Désormais, le jeune homme, qui rêve d’une carrière dans la construction résidentielle, sera suivi à la clinique des greffés adultes de l’hôpital Royal Victoria, du Centre universitaire de santé McGill (CUSM). Mais avant de couper le cordon, son équipe soignante de l’Hôpital de Montréal pour enfants, au site Glen, lui réservait une petite fête d’au revoir hier, en compagnie de ses parents. Au total, une centaine de professionnels de la santé ont soigné Émile.

« Pour moi, c’est comme si c’était mon fils qui obtenait son diplôme. On est tellement fiers de lui. On lui a dit de venir nous revoir », a lancé l’infirmière clinicienne de l’unité pédiatrique de soins complexes, Éloisa Binder.

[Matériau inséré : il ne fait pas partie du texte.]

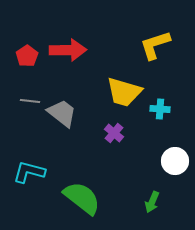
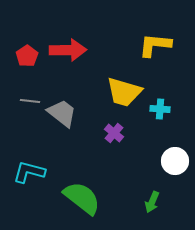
yellow L-shape: rotated 24 degrees clockwise
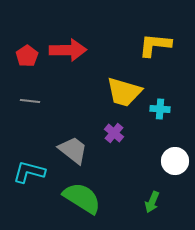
gray trapezoid: moved 11 px right, 37 px down
green semicircle: rotated 6 degrees counterclockwise
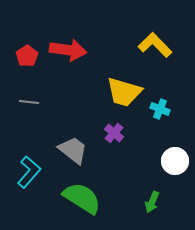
yellow L-shape: rotated 40 degrees clockwise
red arrow: rotated 9 degrees clockwise
gray line: moved 1 px left, 1 px down
cyan cross: rotated 18 degrees clockwise
cyan L-shape: rotated 116 degrees clockwise
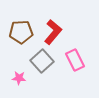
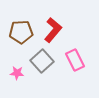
red L-shape: moved 2 px up
pink star: moved 2 px left, 5 px up
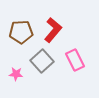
pink star: moved 1 px left, 1 px down
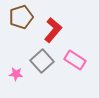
brown pentagon: moved 15 px up; rotated 15 degrees counterclockwise
pink rectangle: rotated 30 degrees counterclockwise
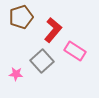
pink rectangle: moved 9 px up
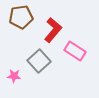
brown pentagon: rotated 10 degrees clockwise
gray square: moved 3 px left
pink star: moved 2 px left, 2 px down
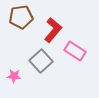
gray square: moved 2 px right
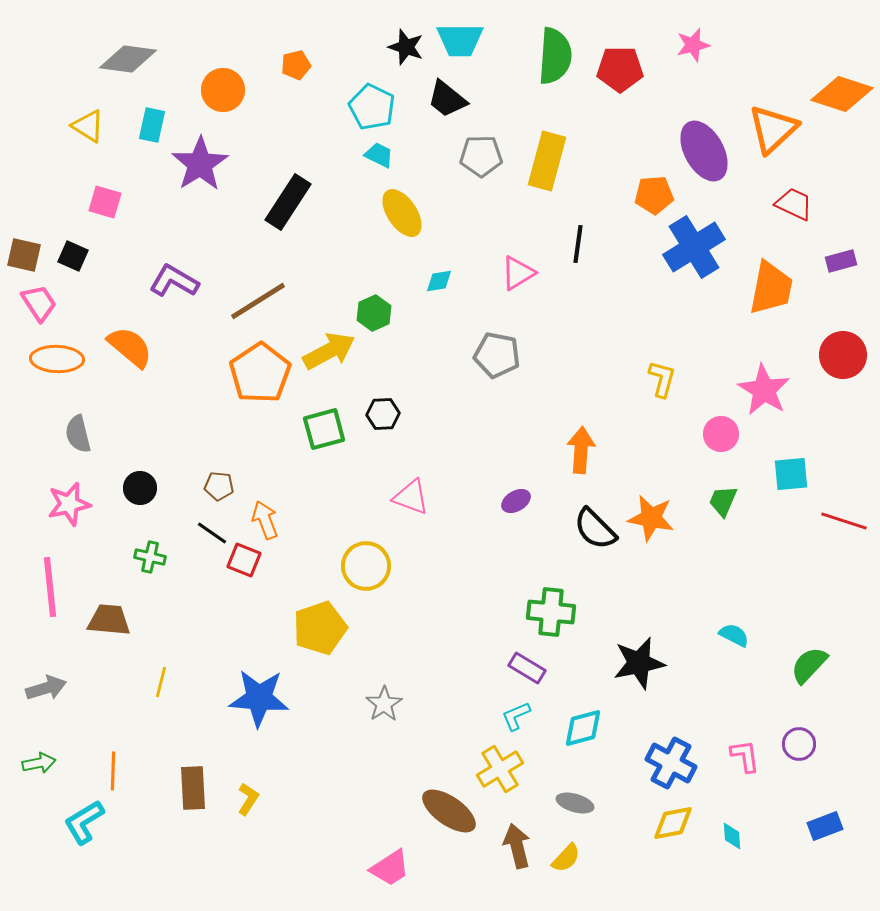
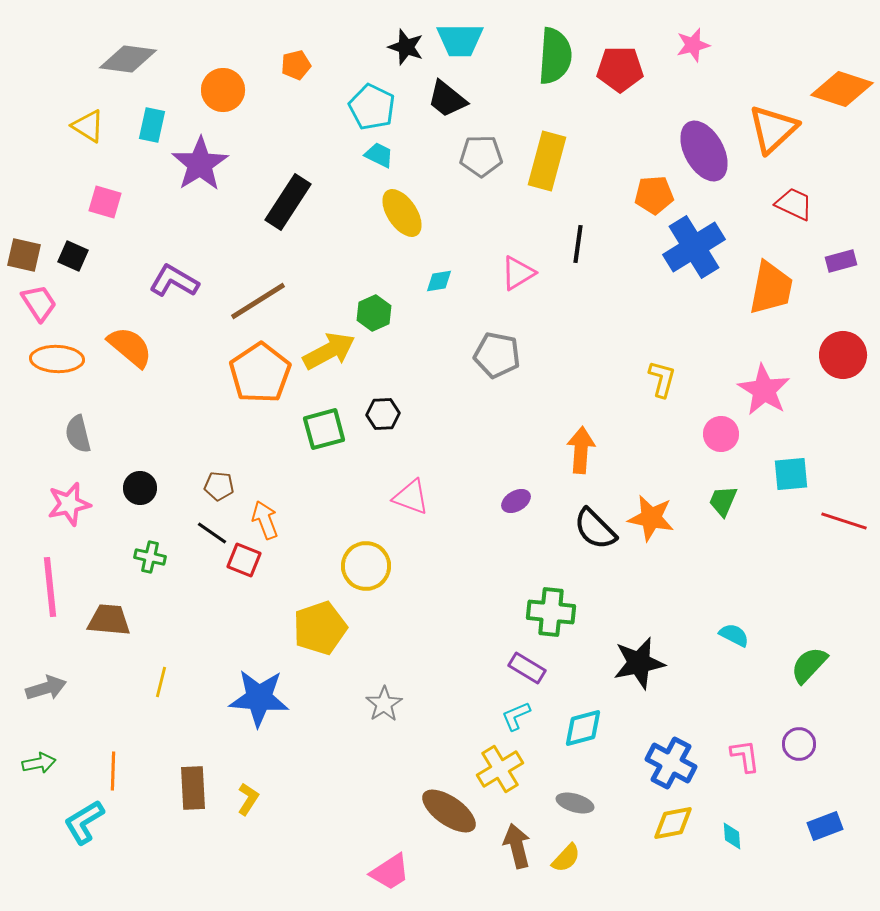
orange diamond at (842, 94): moved 5 px up
pink trapezoid at (390, 868): moved 4 px down
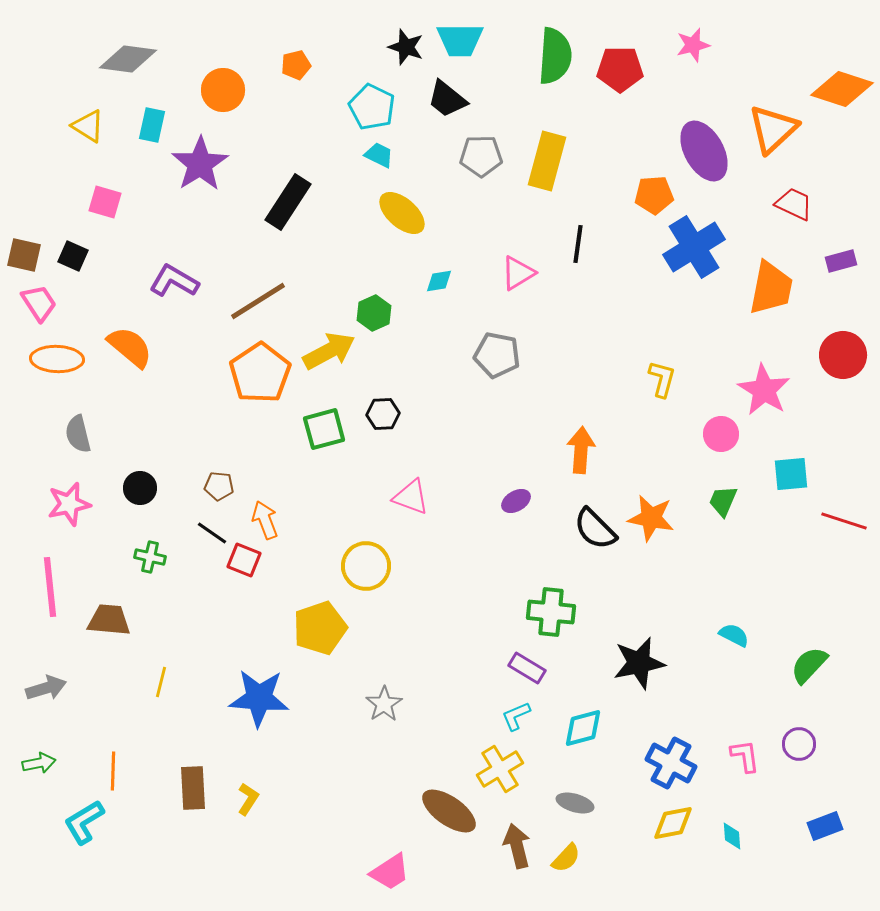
yellow ellipse at (402, 213): rotated 15 degrees counterclockwise
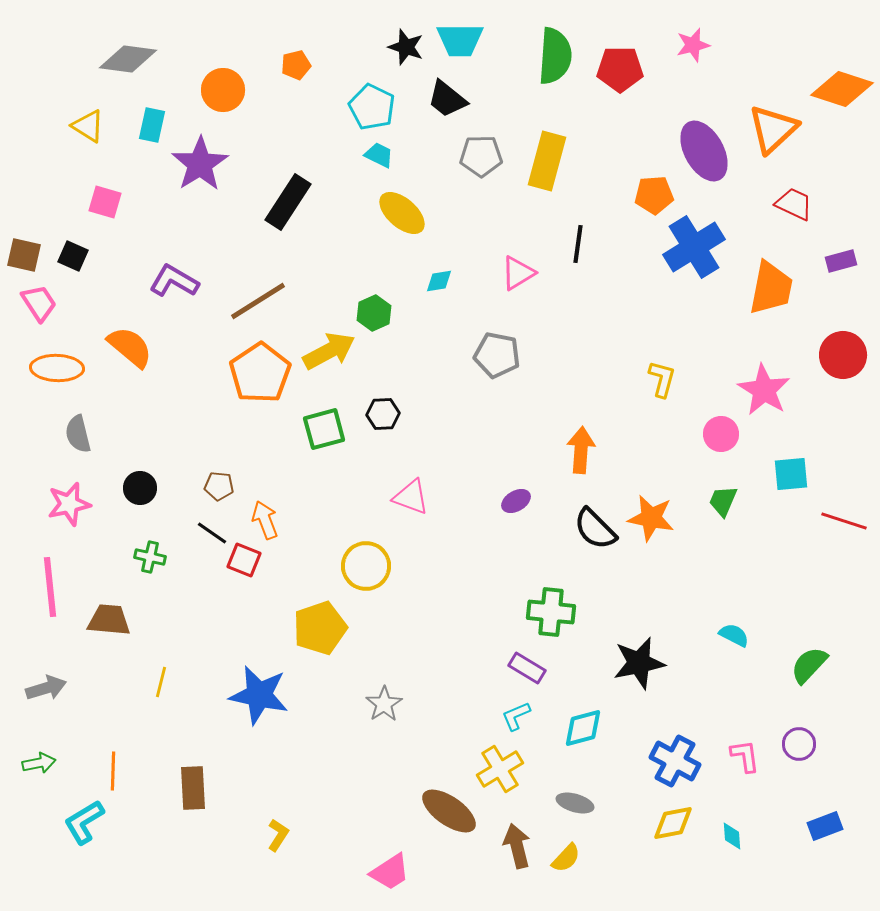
orange ellipse at (57, 359): moved 9 px down
blue star at (259, 698): moved 3 px up; rotated 8 degrees clockwise
blue cross at (671, 763): moved 4 px right, 2 px up
yellow L-shape at (248, 799): moved 30 px right, 36 px down
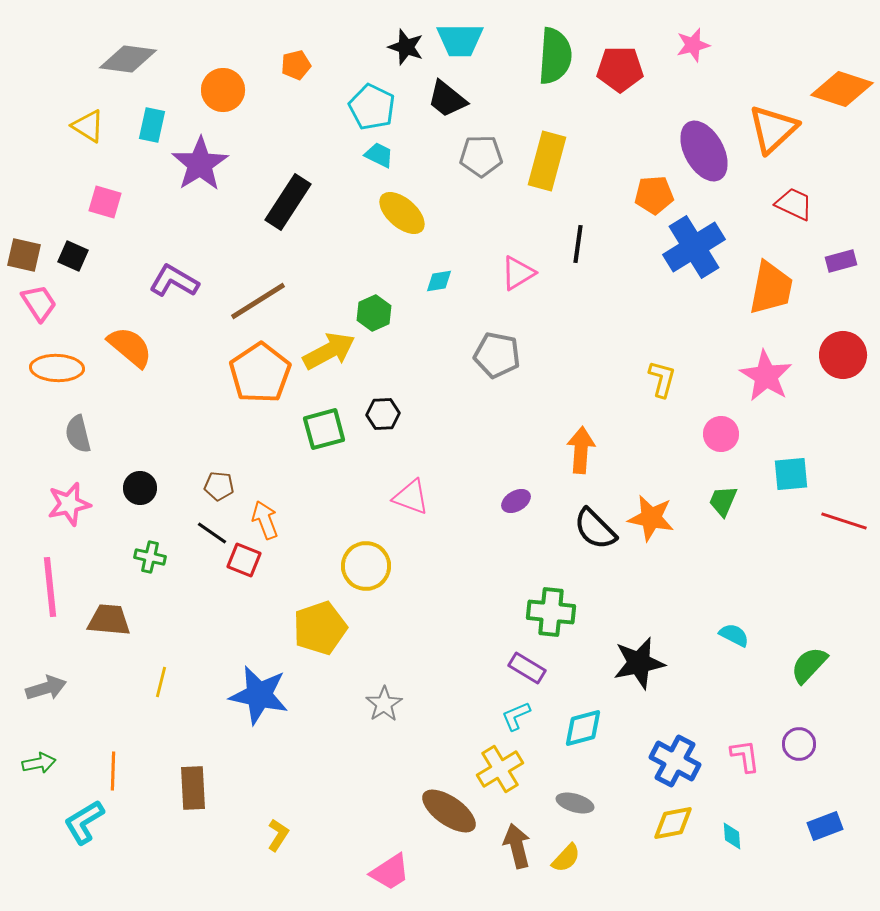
pink star at (764, 390): moved 2 px right, 14 px up
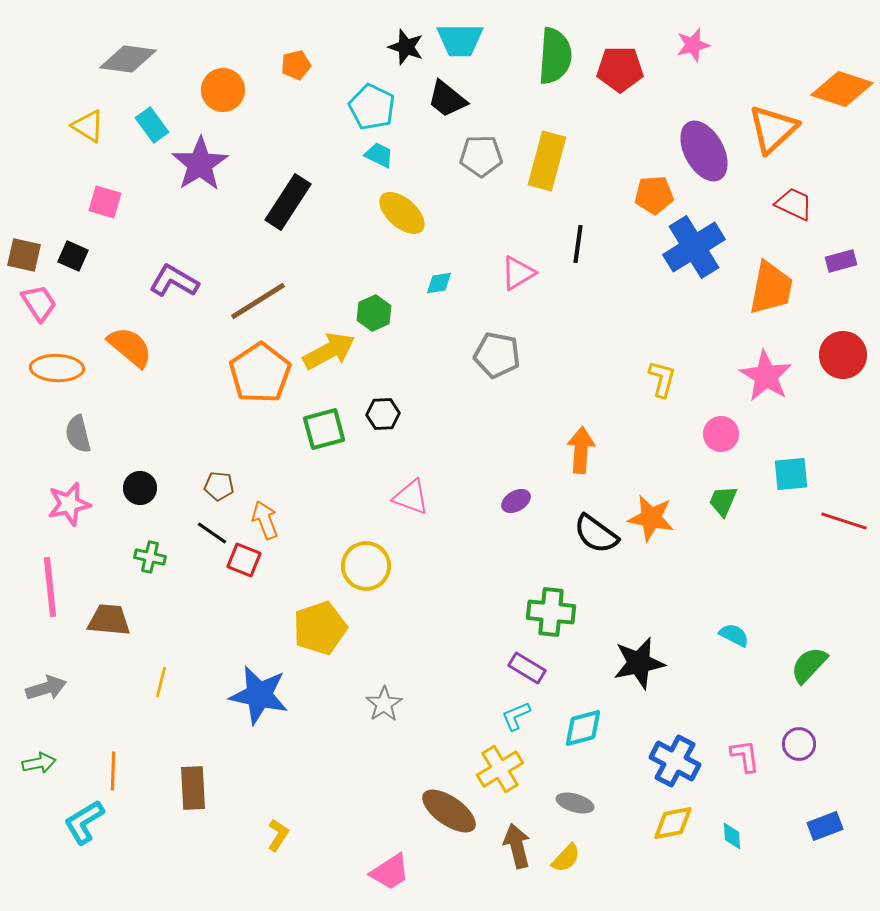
cyan rectangle at (152, 125): rotated 48 degrees counterclockwise
cyan diamond at (439, 281): moved 2 px down
black semicircle at (595, 529): moved 1 px right, 5 px down; rotated 9 degrees counterclockwise
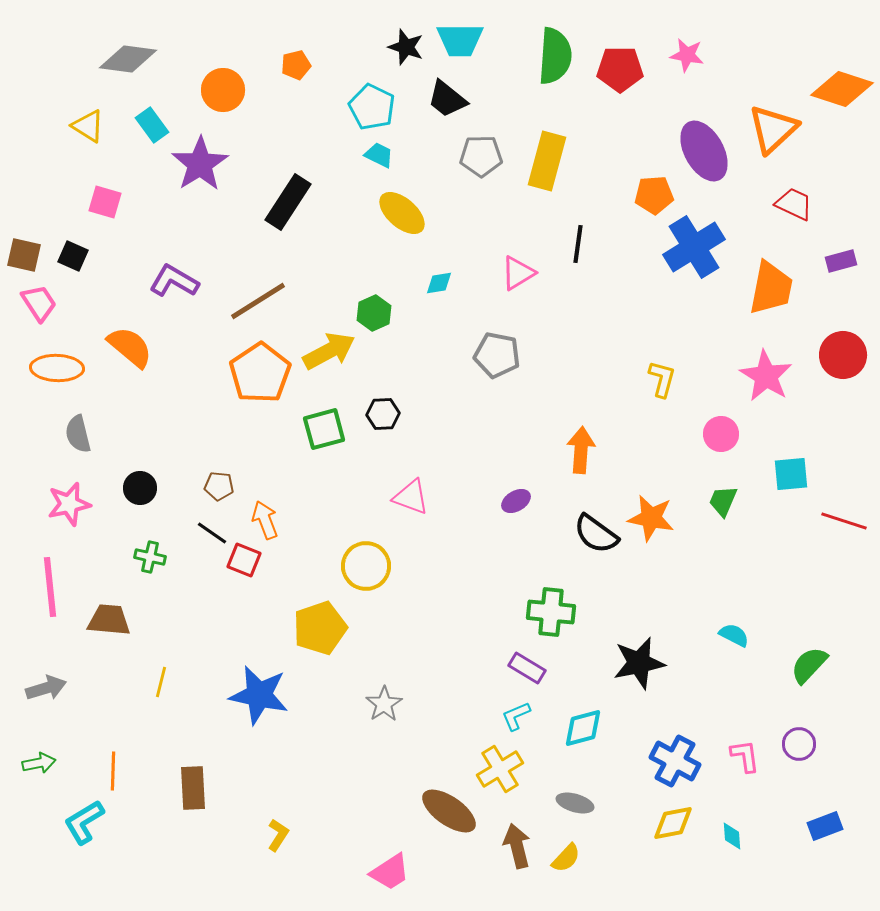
pink star at (693, 45): moved 6 px left, 10 px down; rotated 24 degrees clockwise
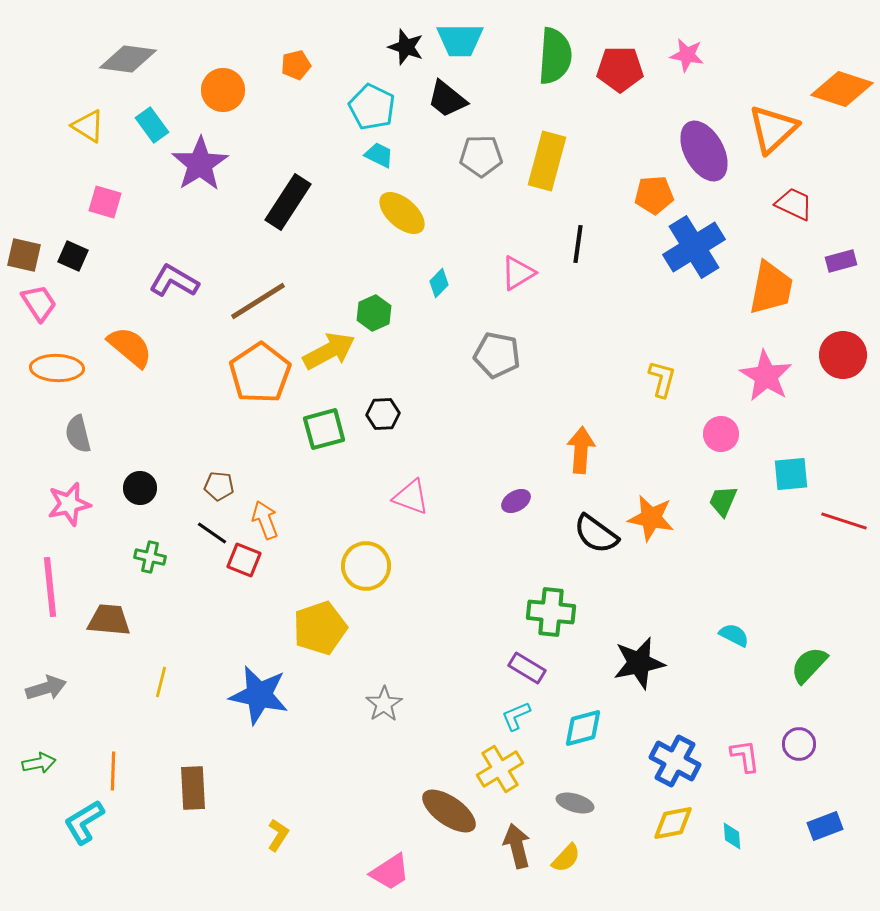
cyan diamond at (439, 283): rotated 36 degrees counterclockwise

Le Dr Hema Patel, chef de l’unité et pédiatre, se rappelle l’arrivée du petit Émile à l’ancien « Children’s », rue Tupper, au centre-ville de Montréal.

« C’était tout un voyage, dès le début. Il avait des difficultés respiratoires. Dès le lendemain, on a su qu’il souffrait d’une cardiopathie. À cette époque, on n’avait jamais vécu un accompagnement aussi long sur un cœur mécanique. »

À ses côtés, sa mère Sherley Grondin et son père Steeve Jutras se souviennent aussi des premiers jours de la maladie de leur fils.

« Nous étions arrivés à l’hôpital en pensant que c’était une pneumonie. Jamais on n’aurait pensé que son cœur était atteint. Le lendemain, on apprenait que son cœur ne fonctionnait qu’à 10 % », se remémore sa mère, qui continue de l’accompagner à chacun de ses rendez-vous à l’hôpital, souvent toutes les semaines.

Cocktail de pilules

Émile a une vie presque normale aujourd’hui, à la différence qu’il doit avaler une dizaine de pilules chaque jour. Des immunosuppresseurs, en majorité. Il sera toujours soumis à des prises de sang, des biopsies, une batterie de tests. Sa nouvelle cardiologue spécialisée en greffe adulte, la Dre Nadia Giannetti, explique qu’il devra être suivi de près toute sa vie.

« En vieillissant, les jeunes greffés sont différents des autres. Il est plus susceptible de développer un cancer de la peau. Il est plus à risque de souffrir de maladies cardiaques, d’avoir des artères bouchées. Il est aussi surveillé en hématologie. »

En même temps, il y a quelque chose de fascinant dans la croissance d’Émile, poursuit la cardiologue. « Vous savez, son petit cœur a grossi en même temps que lui. Il a aujourd’hui un cœur d’adulte. Ici, il sera entouré de plus de patients comme lui. Des adultes. Il intègre un gros réseau de spécialistes », précise la Dre Giannetti.

Le chef du programme de chirurgie et transplantation cardiaque du CUSM, le Dr Renzo Cecere, se souvient du jour où il a greffé un cœur au bambin de 2 ans. Le cas d’Émile a fait école, dit-il.

« Depuis, on a maintenu en vie des enfants encore plus jeunes que lui grâce à un cœur mécanique. En fait, nous utilisons le même cœur de Berlin, la même machine. Celui-là même que je lui avais implanté. »

Côté avancées technologiques, les adultes bénéficient aujourd’hui d’un cœur mécanique de troisième génération, implanté complètement à l’intérieur du thorax. « Un cœur qui peut se porter durant des années », ajoute le Dr Cecere.

« Mais il n’y a pas eu d’évolution dans le domaine pour les enfants, déplore-t-il. Il faut dire que la recherche est très dispendieuse, et que les enfants atteints d’une anomalie cardiaque sont moins nombreux. Pas moins de 100 millions de dollars ont été nécessaires pour mettre au point la deuxième génération de cœur mécanique chez les adultes », donne-t-il pour exemple.

L’avenir

Des équipes de chercheurs, notamment en France, ont commencé à tester des greffes de cellules souches, prélevées chez le patient lui-même (greffes dites « autologues »), de sorte qu’il n’y ait aucun risque de rejet et pas de traitements immunosuppresseurs. Avec le peu de donneurs, particulièrement chez les enfants, les cellules souches ont le potentiel de révolutionner la médecine cardiaque un jour.

En 2014, 2590 Canadiens vivaient avec une greffe du cœur.

(Source : Institut canadien d’information sur la santé)

Trois enfants sont actuellement en attente d’un cœur au Children’s.

L’Hôpital de Montréal pour enfants suit chaque année entre cinq et dix jeunes greffés.